Comme un souffle de vengeance, Alain Léonard

Comme un souffle de vengeance

Alain Léonard

Éditions Revoir

Quatrième de couverture

Tous les hommes envient Marc. Quelle chance d’être marié à une si jolie femme, Eve, qui vient d’une famille aisées, pour ne pas dire riche. D’autres diraient que l’argent, finalement, ne fait pas le bonheur. Effectivement, on n’est pas bien apprécié dans les salons feutrés des hôtels particuliers, quand, comme Marc, simple petite employé de banque, on vient de la banlieue parisienne.

Mon avis

Marc est papa d’une petite Margaux. Il est marié à Ève, qui vient d’un milieu aisé, alors que lui-même est issu du monde ouvrier. Ses beaux-parents se sont toujours opposés à cette union. Eugénie, sa belle-mère, multiplie les perfidies afin de semer la discorde dans le couple. Un soir, de retour d’un dîner en terrain miné, l’objectif est atteint. Ève gifle son époux, puis part chez ses parents, avec son enfant de sept ans. La voie est libre pour Eugénie : elle peut manipuler sa fille, qui est très influençable.

Pour Marc, c’est le début de la descente aux enfers. Cela commence par une soirée arrosée, pour oublier, puis les ennuis s’enchaînent. A cela s’ajoute le silence de son épouse : il n’a aucune nouvelle de sa fille. Le chagrin, ainsi que la colère l’envahissent et sa béquille devient l’alcool. Un jour, il se réveille en réanimation. Il ne se souvient pas de ce qui est passé.

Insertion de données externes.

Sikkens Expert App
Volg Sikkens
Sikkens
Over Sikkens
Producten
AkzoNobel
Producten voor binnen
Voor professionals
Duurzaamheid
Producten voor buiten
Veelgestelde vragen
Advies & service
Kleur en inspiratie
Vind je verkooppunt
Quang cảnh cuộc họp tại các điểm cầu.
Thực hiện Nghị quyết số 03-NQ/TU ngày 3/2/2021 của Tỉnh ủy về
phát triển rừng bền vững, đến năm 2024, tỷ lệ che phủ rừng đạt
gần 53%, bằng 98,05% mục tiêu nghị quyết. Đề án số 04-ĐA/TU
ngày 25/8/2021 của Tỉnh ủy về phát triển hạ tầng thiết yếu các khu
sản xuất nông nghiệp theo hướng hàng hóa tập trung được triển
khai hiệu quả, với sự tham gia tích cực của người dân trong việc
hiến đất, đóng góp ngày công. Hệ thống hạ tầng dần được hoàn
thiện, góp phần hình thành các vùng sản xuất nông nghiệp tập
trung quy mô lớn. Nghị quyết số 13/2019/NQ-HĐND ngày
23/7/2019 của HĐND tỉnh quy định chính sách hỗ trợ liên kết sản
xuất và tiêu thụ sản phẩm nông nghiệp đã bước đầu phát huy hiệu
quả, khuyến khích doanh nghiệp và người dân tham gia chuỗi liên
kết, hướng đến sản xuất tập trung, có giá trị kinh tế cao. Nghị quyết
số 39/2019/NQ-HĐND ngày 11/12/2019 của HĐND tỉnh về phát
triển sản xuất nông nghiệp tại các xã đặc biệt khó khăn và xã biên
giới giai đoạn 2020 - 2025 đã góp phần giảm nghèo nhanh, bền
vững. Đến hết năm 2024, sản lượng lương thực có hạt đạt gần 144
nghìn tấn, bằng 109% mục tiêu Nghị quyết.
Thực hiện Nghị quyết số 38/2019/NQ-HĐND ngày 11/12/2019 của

Alain Léonard montre le mal que les beaux-parents peuvent provoquer dans un couple : les remarques qui blessent, pour rappeler que le conjoint ne correspond pas à leurs attentes, les vexations, les humiliations, les réflexions sournoises pour déclencher des disputes au sein du couple, etc. Ils savent que leur enfant ne s’opposera pas à eux et n’acceptera pas que son conjoint affronte ses parents, renforçant les meurtrissures de celui-ci. Le venin s’introduit, pernicieusement, entre les époux. Et lorsque l’argent s’en mêle, la situation peut déraper encore plus vite. Dans cette histoire, il tient plusieurs rôles : celui d’une classe qui se sent supérieure, parce que fortunée, et qui considère les gens à la mesure de leur richesse, il est également le symbole du pouvoir et, enfin, il est celui qui permet d’acheter des services. Au grand malheur de Marc…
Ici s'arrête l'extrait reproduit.